## Exercise
Look through the material below. Copy every line with the string "moedas" in it.

## Extracted material

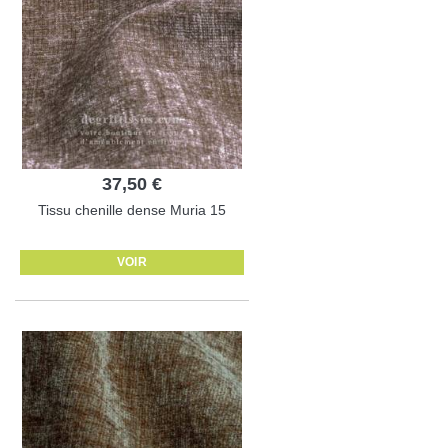
37,50 €
Tissu chenille dense Muria 15
VOIR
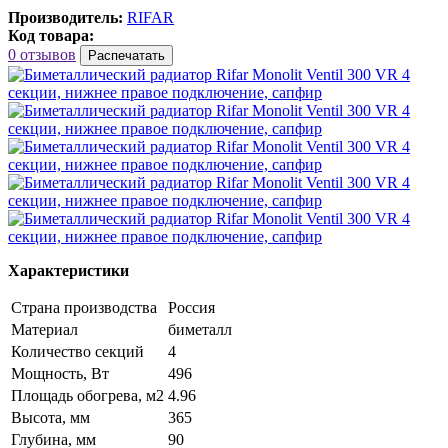
Производитель:
RIFAR
Код товара:
0 отзывов
Распечатать
Характеристики
Страна производства
Россия
Материал
биметалл
Количество секций
4
Мощность, Вт
496
Площадь обогрева, м2
4.96
Высота, мм
365
Глубина, мм
90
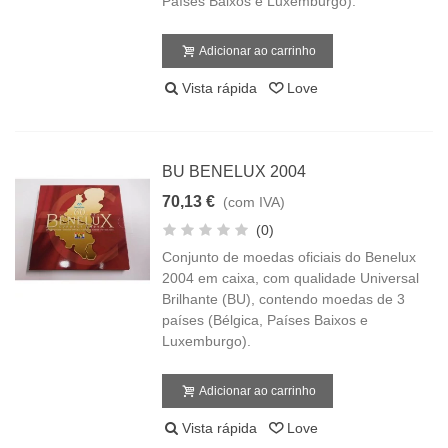
Países Baixos e Luxemburgo).
Adicionar ao carrinho
Vista rápida
Love
BU BENELUX 2004
70,13 €
(com IVA)
(0)
Conjunto de moedas oficiais do Benelux
2004 em caixa, com qualidade Universal
Brilhante (BU), contendo moedas de 3
países (Bélgica, Países Baixos e
Luxemburgo).
Adicionar ao carrinho
Vista rápida
Love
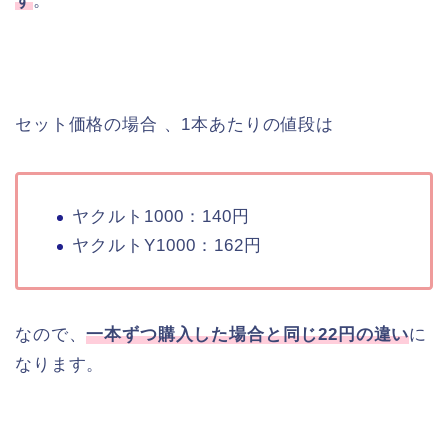
す
。
セット価格の場合 、1本あたりの値段は
ヤクルト1000：140円
ヤクルトY1000：162円
なので、
一本ずつ購入した場合と同じ22円の違い
に
なります。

## Response box
Conjunto de moedas oficiais do Benelux
Brilhante (BU), contendo moedas de 3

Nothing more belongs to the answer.